井上はモニターを睨みつけながら、深いため息をついた。これだけの手際の良さ、そして完全な証拠隠滅。市場操作を行ったのが組織的な犯行であることは明白だった。


「『Y.K』…お前が黒幕なのか?」


 井上は、小さく呟いた。もはや状況証拠しか残っていない。しかし、ここまでの証拠がない以上、立件は困難であった。
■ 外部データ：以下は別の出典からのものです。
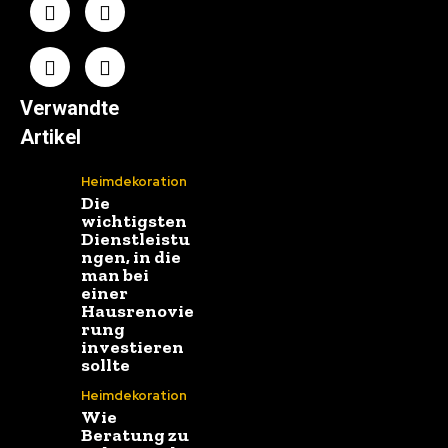
Verwandte
Artikel
Heimdekoration
Die
wichtigsten
Dienstleistu
ngen, in die
man bei
einer
Hausrenovie
rung
investieren
sollte
Heimdekoration
Wie
Beratung zu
他に辿り着く手段はないのか?自問自答する井上に、昨日の中村の声がよぎる。

『ステルスパイロットとしか思えない』

これしかない。井上は藁をもつかむ思いだった。

「…米国証券取引委員会(SEC)に『ボルマゲドン事件』の資料請求を出す。」

井上の決断が下された。その名前を追えば、何かが見えてくるかもしれない。


 捜査班のメンバーは顔を見合わせた。七夕の悪夢の犯人を突き止めるための捜査が、過去の市場操作事件へと繋がろうとしていた。


 しかし、その後も捜査は難航した。


 金融当局の協力を得ても、モーリシャス側は形式的な返答しかせず、実態の解明には至らなかった。米国証券取引委員会(SEC)も慎重な態度を崩さず、ボルマゲドン事件の詳細開示には時間がかかるという返答だった。


「証拠がなければ、何もできない……。」


井上の苛立ちは募るばかりだった。捜査班も疲労の色を隠せない。


そして3カ月後


「捜査の進展がない以上、これ以上の調査継続は困難と判断される。」


 特別捜査チームは正式に解散が決定した。資金の流れも、SNSの投稿も、「善意の第三者」の範疇に収まり、証拠は何一つ残されていなかった。


捜査班の面々は肩を落とし、井上も黙って報告書を閉じる。


「こんな形で終わるのか……。」


彼は悔しさを噛みしめた。


だが、彼の中で疑念が消えることはなかった。